(RECORDS FOR THE TASK Opens)
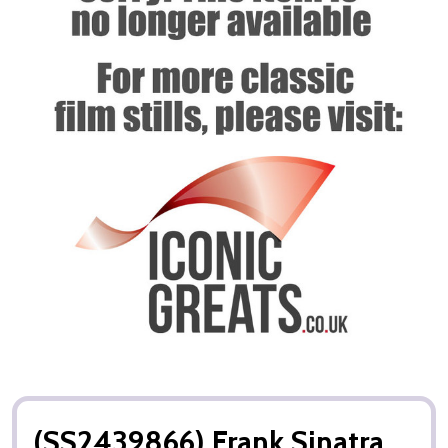
(SS2439866) Frank Sinatra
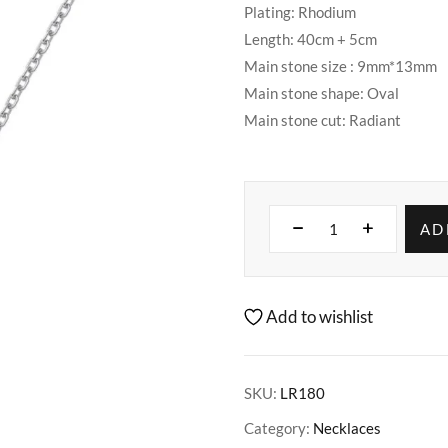
Plating: Rhodium
Length: 40cm + 5cm
Main stone size : 9mm*13mm
Main stone shape: Oval
Main stone cut: Radiant
AD
Add to wishlist
SKU:
LR180
Category:
Necklaces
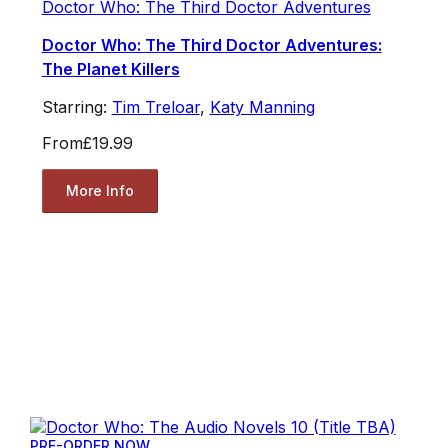
Doctor Who: The Third Doctor Adventures
Doctor Who: The Third Doctor Adventures:
The Planet Killers
Starring:
Tim Treloar
,
Katy Manning
From
£19.99
More Info
PRE-ORDER NOW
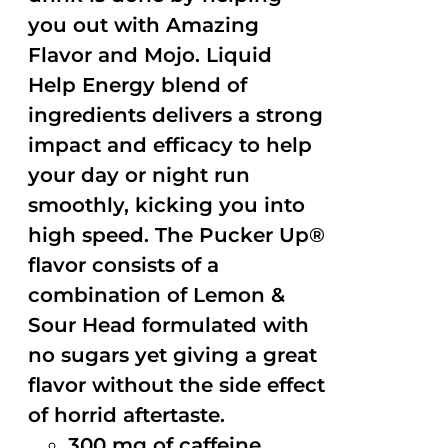
you out with Amazing
Flavor and Mojo. Liquid
Help Energy blend of
ingredients delivers a strong
impact and efficacy to help
your day or night run
smoothly, kicking you into
high speed. The Pucker Up®
flavor consists of a
combination of Lemon &
Sour Head formulated with
no sugars yet giving a great
flavor without the side effect
of horrid aftertaste.
300 mg of caffeine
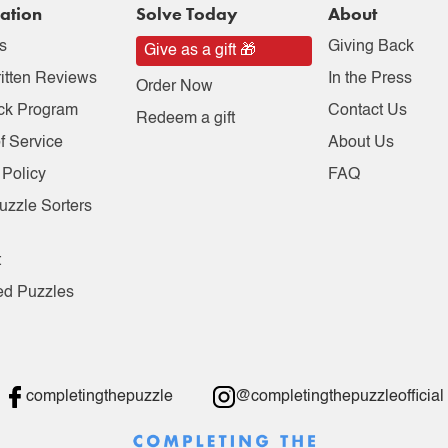
ation
Solve Today
About
s
Giving Back
Give as a gift 🎁
itten Reviews
In the Press
Order Now
ck Program
Contact Us
Redeem a gift
f Service
About Us
 Policy
FAQ
uzzle Sorters
t
ed Puzzles
completingthepuzzle
@completingthepuzzleofficial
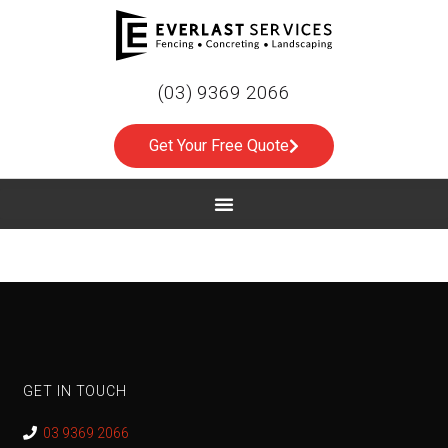
(03) 9369 2066
Get Your Free Quote
GET IN TOUCH
03 9369 2066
(RECORDS FOR THE TASK Closes)
■ BRIEF
Take each line above that contains "Doctor" and copy it out.

■ RESPONSE BELOW
Doctor Who: The Third Doctor Adventures
Doctor Who: The Third Doctor Adventures:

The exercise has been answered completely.